Et les routes étaient sales, lourdes de la peur, de la mort, des saccages, de la morsure des tanks et chenillettes, des bombardements… Et ils allaient à Leipzig où, parce qu’ils avaient mis leurs lunettes pour se protéger de la poussière mais les avaient enlevées pour l’entrée dans la ville, ils firent leur apparition tels des singes à lunettes, selon son expression. Et des singes à lunettes surpris, car à toutes les fenêtres, tous les balcons, pendaient des draps blancs. Une demande de paix touchante et unanime. Ne tirez plus, ne tirez plus, nous ne tirerons pas. Les draps de lits d’amour, de lits d’enfants, de lits de vieillards fatigués, les draps reprisés, neufs, gardés pour une occasion, usés, troués, brodés main, tous les draps de Leipzig clamaient leur envie de paix devant les singes à lunettes qui arrivaient avec on ne savait trop quelles intentions et manières.

 

 

Puis ils arrivèrent devant un magnifique et grand hôtel, un de ces hôtels à l’architecture ronde et bourgeoise avec une entrée impressionante, des escaliers de marbre pour laisser courir des jeunes filles en robe de bal, un tapis rouge impeccable. Les hommes de mon père étaient principalement des fermiers ou des ouvriers métallurgistes qui jamais n’avaient même posé leurs semelles dans un tel lieu, et en étaient muets de timidité. En haut de l’escalier, un maître d’hôtel vêtu comme un majordome de la cour, ni servile ni hautain, impossible à lire, et des serveurs armés de plateaux d’argent sur lesquels tintaient des verres délicats, que l’on présenta avec calme et faste aux hommes de plus en plus ahuris. Jamais ils n’avaient bu dans un tel décor, et surtout, jamais ils ne se seraient attendus à cet accueil étrange. Et l’atmosphère onirique du moment fit que personne n’exigea de boire davantage, personne ne se fit remarquer, personne ne vola de bouteilles ni ne songea à éléver la moindre voix de vainqueur.

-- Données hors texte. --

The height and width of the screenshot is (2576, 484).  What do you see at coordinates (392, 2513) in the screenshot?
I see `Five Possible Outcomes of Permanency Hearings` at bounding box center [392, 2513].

Ce n’est que bien plus tard que mon père a réalisé que, devant la menace de voir l’hôtel saccagé et les alcools dérobés et bus par de jeunes soudards, le maître d’hôtel avait choisi de tenter sa chance en les recevant de cette manière grandiose. Et il avait gagné.

Peu après les hommes reçurent l’ordre de s’en aller car la ville allait être livrée aux soviétiques. Sur les sièges de leurs véhicules, des mains avaient dit merci en déposant quelques fleurs mais surtout des branches, faute de fleurs en suffisance…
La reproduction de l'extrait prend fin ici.